[WORK TASK]: Only the line containing "Multimedia (540, 1534)" and the lines after it, up to the end of the listing, should be written out, each exactly as given.

=== Section Start ===

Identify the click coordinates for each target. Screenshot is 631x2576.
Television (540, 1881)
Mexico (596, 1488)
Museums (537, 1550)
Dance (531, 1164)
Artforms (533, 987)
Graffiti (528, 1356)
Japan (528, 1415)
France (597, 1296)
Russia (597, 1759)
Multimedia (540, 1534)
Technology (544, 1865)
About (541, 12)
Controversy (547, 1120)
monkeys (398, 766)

=== Section End ===

[EXERCISE ANSWER]:
Multimedia (540, 1534)
Technology (544, 1865)
About (541, 12)
Controversy (547, 1120)
monkeys (398, 766)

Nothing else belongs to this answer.